Cleanse, Cleanse, Cleanse!!!

“Try for the next 24 [hours] to say yes to whatever lessons life is handing you.”
Today’s “Little Bird” message from the Brave Girls Club

Well, this morning (before even reading the BGC message) I finally said “YES” to the “Green Smoothie”.

Green Smoothie in Glass

I apologize for not posting in quite a while . . . some projects I’ve been putting off finally needed to be tackled, some health issues came up that I’m not yet ready to blog about, my few attempts at new GFDF recipes were frustrating failures that didn’t seem worth sharing . . . BUT, for the past week or so I’ve been “cleansing” on many levels and am starting to feel a bit better.

SO, this morning I decided . . . “time to try that Spring Green Smoothie you’ve been resisting”.

I used the Spring Green Smoothie recipe found here. (BTW, The Whole Life Nutrition® Kitchen site has LOTS of good info about cleansing and elimination diets . . . plus recipes!)

Also looked at this Parsley Juice introduction to “Hero Foods” after seeing Seamus Mullen on the Rachael Ray Show yesterday.
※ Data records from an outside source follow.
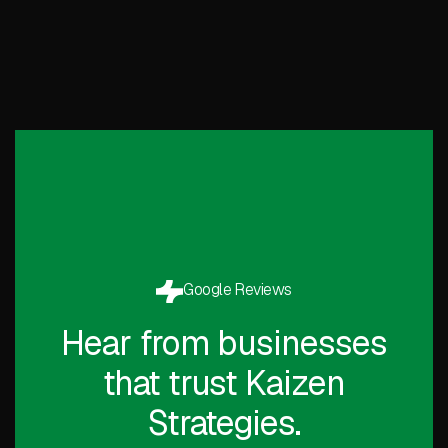
Google Reviews
Hear from businesses
that trust Kaizen
Strategies.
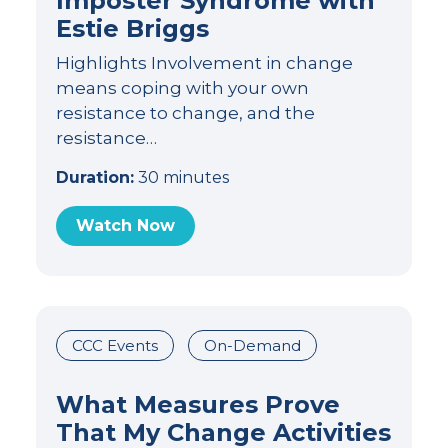
Imposter Syndrome with
Estie Briggs
Highlights Involvement in change
means coping with your own
resistance to change, and the
resistance…
Duration:
30 minutes
Watch Now
CCC Events
On-Demand
What Measures Prove
That My Change Activities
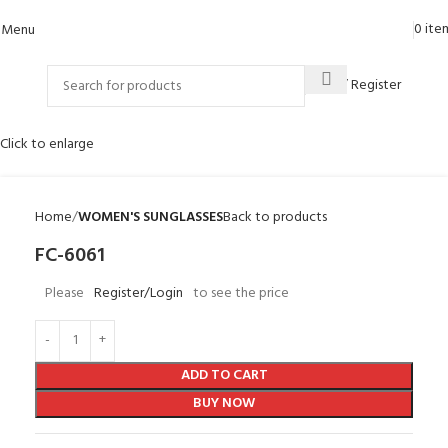
0
ite
Menu
Login / Register
Click to enlarge
Home
WOMEN'S SUNGLASSES
Back to products
FC-6061
Please
Register/Login
to see the price
ADD TO CART
BUY NOW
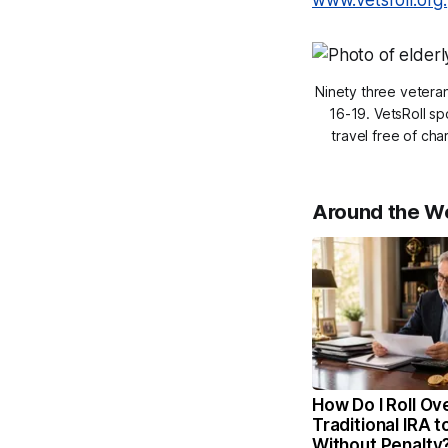
www.vetsroll.org.
Ninety three veteran
16-19. VetsRoll s
travel free of ch
Around the W
How Do I Roll Ov
Traditional IRA t
Without Penalty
I don’t have a VitaMix, just a rather wimpy blender, so I halved the original Spring Green Smoothie recipe:

  • 1 pear
  • 1 apple
  • 1 kiwi
  • splash of lemon juice
  • 1″ piece of ginger
  • several handfuls of spring mix greens
  • water
  • dash of honey

I peeled the fruit, then cored and diced it.  I know the “smoothie gurus” would say to leave the peels on, but (1) the fruit I had wasn’t organic, so peeling makes me think I’m removing some of the pesticides, and (2) even the organic fruit is usually coated with “corn-based vegetable spray” (I have a corn allergy) . . . SO, I peel my fruit.

I peeled the ginger and cut it into four small pieces.

The fruit goes into the blender first . . . wasn’t sure this  blender was going to handle it, but eventually it worked.  Once the fruit was blended I added the greens and some water . . . and with a little patience and occasional mashing down . . . I ended up with this:

Green Smoothie in Blender

Had a small glass and was rather pleasantly surprised . . . The green slime didn’t feel as slimy as it looks . . . and though it tasted rather like grass clippings (no, I’ve never eaten grass clippings, but you know what I mean) . . . it was rather refreshing!

And I know, mine didn’t turn out the “Spring Green” color of the smoothie on the recipe page . . . probably because my Spring Mix contained some red/purple lettuce and I decided not to bother separating it out in order to use only “greens”.

Still not convinced it wouldn’t be easier to just eat a big bowl of salad  . . . but can see how making a big pitcher of this stuff and then drinking it throughout the day will be cleansing.

My “Life Cleansing Inspirational Quotation” is:

In pursuit of knowledge, every day something is acquired.
In pursuit of wisdom, every day something is dropped.
—Lao Tzu


Healing Food from Around the World

Apologies for the long gap between posts.  Still recovering from my “post-surgery incident”.  Still using yoga and food to help with that . . . and improving, slowly, but surely.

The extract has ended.